Updated June 8, 2017 - 6:05 pm

Former Crazy Horse Too strip club owner Rick Rizzolo, whose business endeavors and financial habits have been scrutinized by federal authorities for over two decades, pleaded guilty Thursday to a single count of felony tax evasion.

A notorious businessman with suspected mob ties, Rizzolo admitted in federal court to evading $1.7 million in employment taxes on wages paid over a decade ago — during the peak of his casino high-rolling days, when authorities suspected he was running an extortion racket out of his downtown topless cabaret.

The admission of guilt marks the second time in the last 11 years that the former strip club magnate has reached a deal with federal prosecutors to settle pending charges. If his legal troubles have had a common theme, it is that he has long been accused of engaging in criminal activity far more serious than his convictions suggest.

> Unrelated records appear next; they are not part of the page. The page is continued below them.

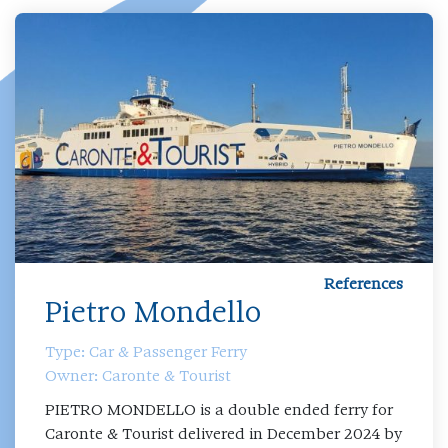
References
Pietro Mondello
Type: Car & Passenger Ferry
Owner: Caronte & Tourist
PIETRO MONDELLO is a double ended ferry for
Caronte & Tourist delivered in December 2024 by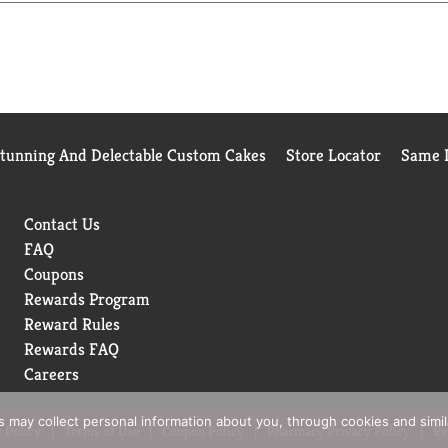
Stunning And Delectable Custom Cakes
Store Locator
Same D
Contact Us
FAQ
Coupons
Rewards Program
Reward Rules
Rewards FAQ
Careers
rs may collect personal information about you, through cookies and simi
 Policy
Terms of Use
Coupon Policy
Pharmacy Privacy Policy
Re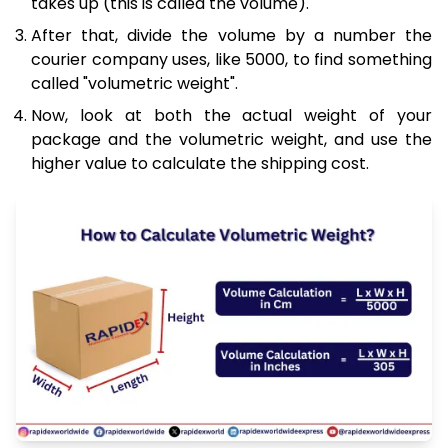
takes up (this is called the volume).
After that, divide the volume by a number the
courier company uses, like 5000, to find something
called "volumetric weight".
Now, look at both the actual weight of your
package and the volumetric weight, and use the
higher value to calculate the shipping cost.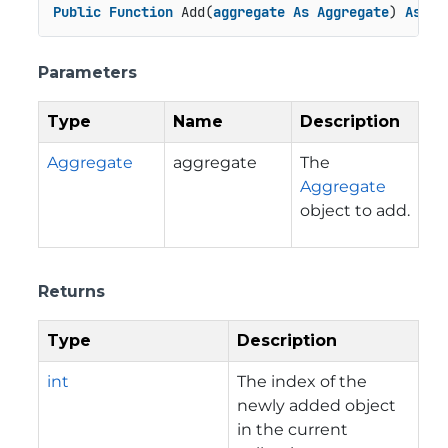
Public
Function
 Add(
aggregate
As
Aggregate
) 
As
In
Parameters
Type
Name
Description
Aggregate
aggregate
The
Aggregate
object to add.
Returns
Type
Description
int
The index of the
newly added object
in the current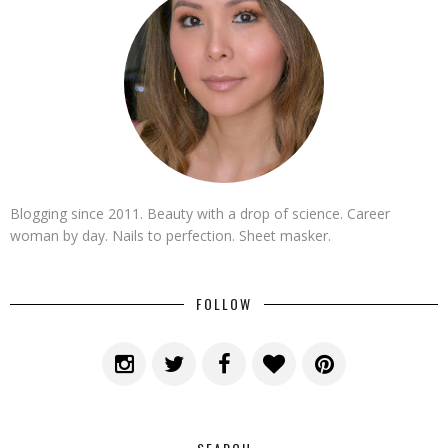
Blogging since 2011. Beauty with a drop of science. Career
woman by day. Nails to perfection. Sheet masker.
FOLLOW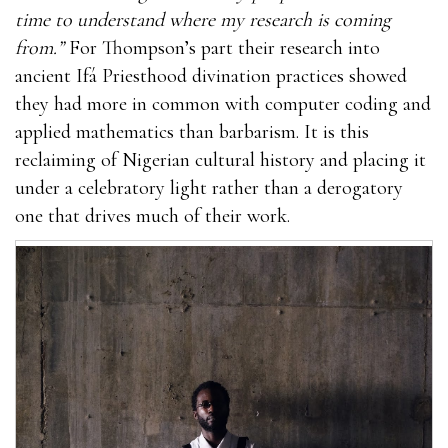
time to understand where my research is coming
from.”
For Thompson’s part their research into
ancient Ifá Priesthood divination practices showed
they had more in common with computer coding and
applied mathematics than barbarism. It is this
reclaiming of Nigerian cultural history and placing it
under a celebratory light rather than a derogatory
one that drives much of their work.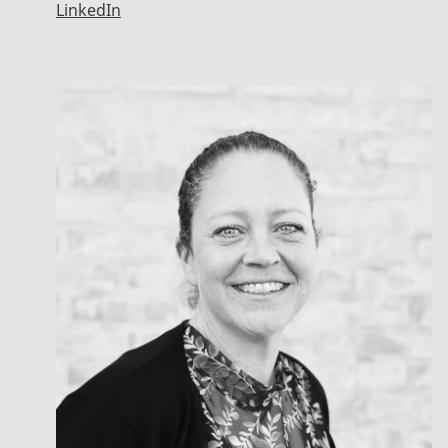
LinkedIn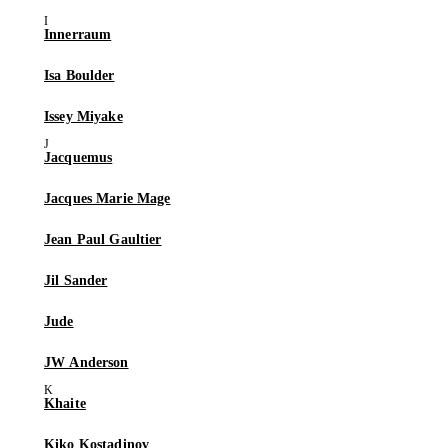
Innerraum
Isa Boulder
Issey Miyake
Jacquemus
Jacques Marie Mage
Jean Paul Gaultier
Jil Sander
Jude
JW Anderson
Khaite
Kiko Kostadinov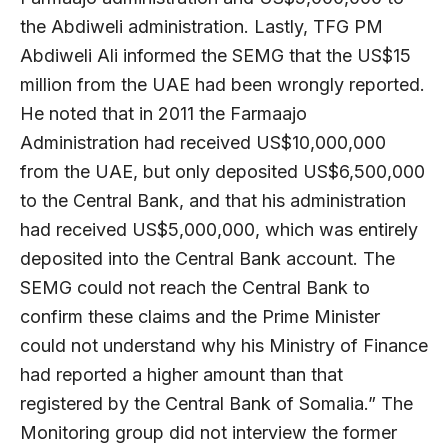
the Abdiweli administration. Lastly, TFG PM
Abdiweli Ali informed the SEMG that the US$15
million from the UAE had been wrongly reported.
He noted that in 2011 the Farmaajo
Administration had received US$10,000,000
from the UAE, but only deposited US$6,500,000
to the Central Bank, and that his administration
had received US$5,000,000, which was entirely
deposited into the Central Bank account. The
SEMG could not reach the Central Bank to
confirm these claims and the Prime Minister
could not understand why his Ministry of Finance
had reported a higher amount than that
registered by the Central Bank of Somalia.” The
Monitoring group did not interview the former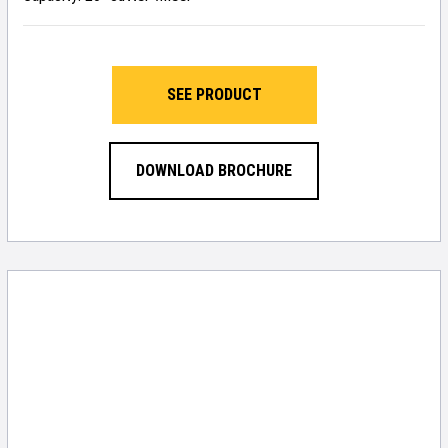
SEE PRODUCT
DOWNLOAD BROCHURE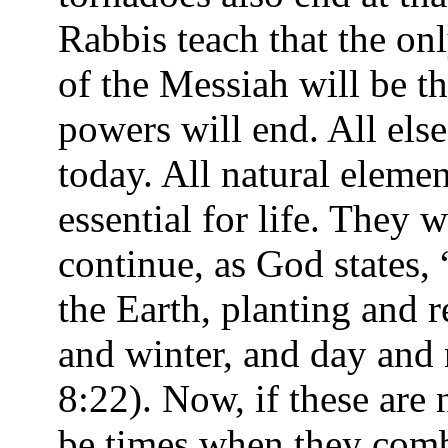
Rabbis teach that the on
of the Messiah will be th
powers will end. All else 
today. All natural elem
essential for life. They 
continue, as God states, 
the Earth, planting and 
and winter, and day and 
8:22). Now, if these are 
be times when they comb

In 2006, he was the central target in a federal racketeering investigation that focused on the Crazy Horse Too. But after a decade of FBI efforts, Rizzolo walked away with a single felony tax conviction, a one-year-and-one-day prison sentence, and an agreement to quit the strip club business that for so long had funded his lavish lifestyle.

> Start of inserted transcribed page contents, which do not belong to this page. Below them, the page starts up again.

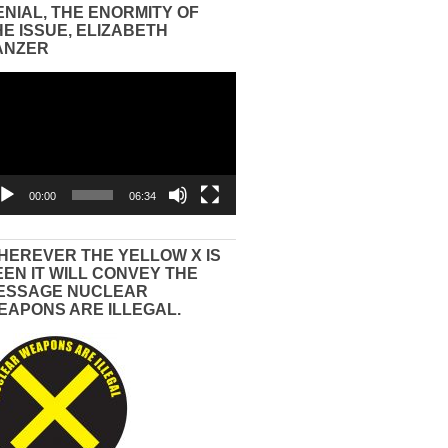
ENIAL, THE ENORMITY OF
HE ISSUE, ELIZABETH
ANZER
eo
yer
00:00
06:34
HEREVER THE YELLOW X IS
EEN IT WILL CONVEY THE
ESSAGE NUCLEAR
EAPONS ARE ILLEGAL.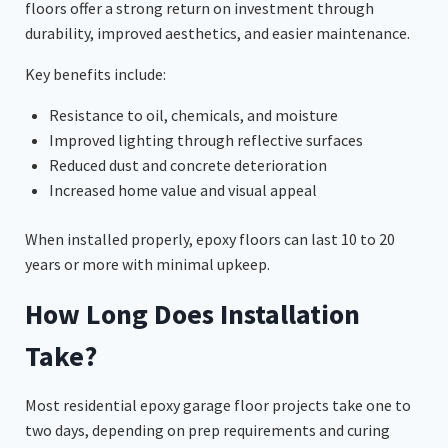
floors offer a strong return on investment through
durability, improved aesthetics, and easier maintenance.
Key benefits include:
Resistance to oil, chemicals, and moisture
Improved lighting through reflective surfaces
Reduced dust and concrete deterioration
Increased home value and visual appeal
When installed properly, epoxy floors can last 10 to 20
years or more with minimal upkeep.
How Long Does Installation
Take?
Most residential epoxy garage floor projects take one to
two days, depending on prep requirements and curing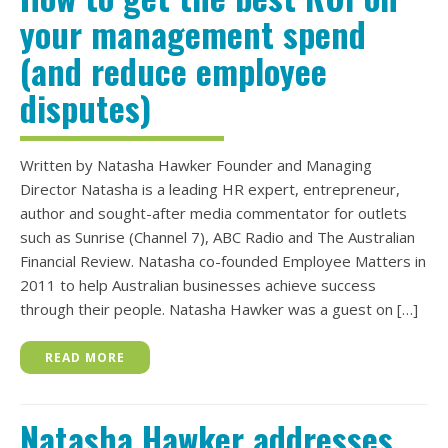
your management spend
(and reduce employee
disputes)
Written by Natasha Hawker Founder and Managing
Director Natasha is a leading HR expert, entrepreneur,
author and sought-after media commentator for outlets
such as Sunrise (Channel 7), ABC Radio and The Australian
Financial Review. Natasha co-founded Employee Matters in
2011 to help Australian businesses achieve success
through their people. Natasha Hawker was a guest on […]
READ MORE
Natasha Hawker addresses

He also was ordered to pay $10 million in restitution to a Kansas tourist, Kirk Henry, whose neck was snapped in the Crazy Horse Too parking lot after he accused the club of padding an $8 bar tab. When Henry died this year, Rizzolo still owed him $8.8 million in restitution.

The infamous heydays of the now-shuttered Crazy Horse Too were revisited briefly in federal court Thursday, when U.S. District Judge Gloria Navarro reviewed the terms of the plea agreement.

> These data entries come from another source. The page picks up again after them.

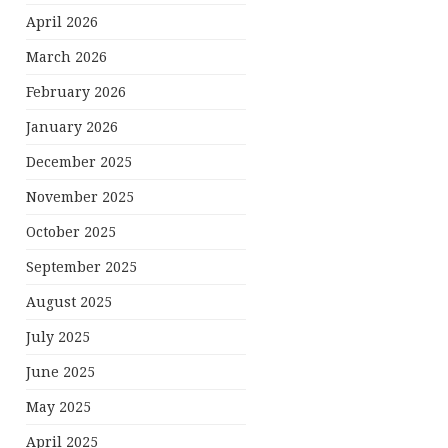
April 2026
March 2026
February 2026
January 2026
December 2025
November 2025
October 2025
September 2025
August 2025
July 2025
June 2025
May 2025
April 2025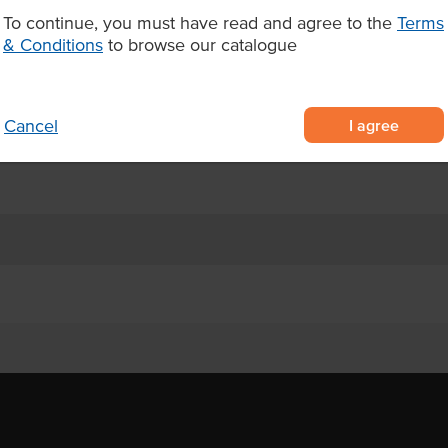
Appearance
 platters and salads, Shore Mariner
To continue, you must have read and agree to the
Terms
aration time while delivering
& Conditions
to browse our catalogue
Certification
ed from the tail
for maximum freshness
I agree
Cancel
rries, salads, and premium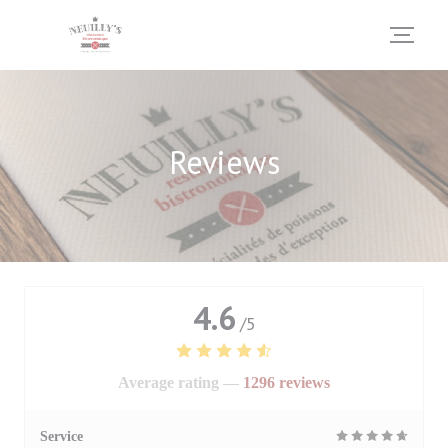
Personalizing your cookie choices
Reviews
4.6
/5
Average rating —
1296 reviews
Service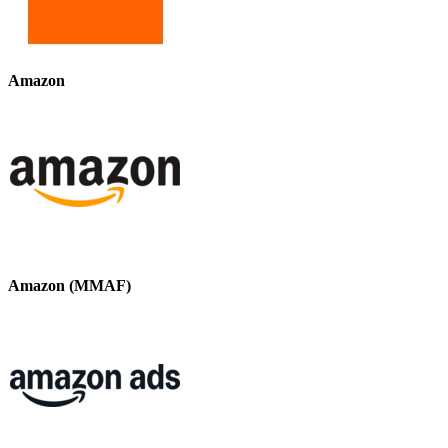
Amazon
Amazon (MMAF)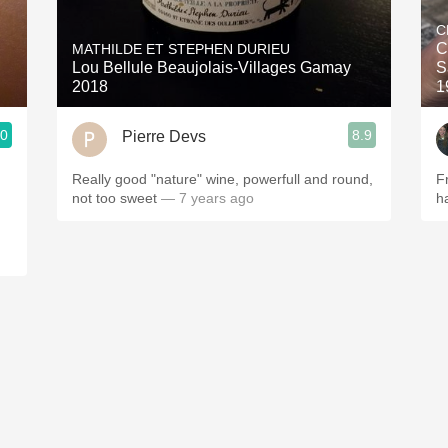
Acidity
C
C
MATHILDE ET STEPHEN DURIEU
2010 Chablis
Lou Bellule Beaujolais-Villages Gamay
S
2018
1
Oregon Pinot
.0
8.9
Pierre Devs
Coravin
Really good "nature" wine, powerfull and round,
F
not too sweet
— 7 years ago
h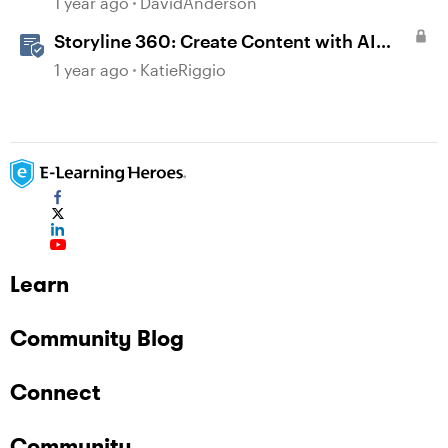
1 year ago
DavidAnderson
Storyline 360: Create Content with AI
Assistant
1 year ago
KatieRiggio
Learn
Community Blog
Connect
Community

Between the years 2000 and 2002, Rizzolo evaded the payment of $1.7 million in employment taxes. He did so by providing supplemental cash wages to floormen, bouncers, bartenders, and shift managers — strip club employees characterized in prior legal filings as henchmen who hustled patrons. He hid those cash payments from the topless club’s bookkeepers.

In pleading guilty, Rizzolo also admitted to hiding income and assets from the IRS after he was ordered to pay the $10 million in restitution to Henry.

After the 2006 conviction, he took $900,000 he received from the sale of the Crazy Horse Too and sent it to an offshore bank account in the Cook Islands. He also wrote a $50,000 check to another person — who subsequently returned the funds to him — in order to avoid an IRS levy and seizure. He lied to an IRS collections attorney, whom he told he had no income or assets and no ability to pay the taxes he owed.

The charge to which Rizzolo pleaded guilty carries a maximum statutory sentence of five years. Defense attorneys and federal prosecutors negotiated a two-year prison sentence and a restitution amount of $2.6 million, to be paid to the IRS. The deal allows Rizzolo, 58, to withdraw his plea if the court does not accept the sentencing terms included in the agreement. Navarro scheduled sentencing for Sept. 15.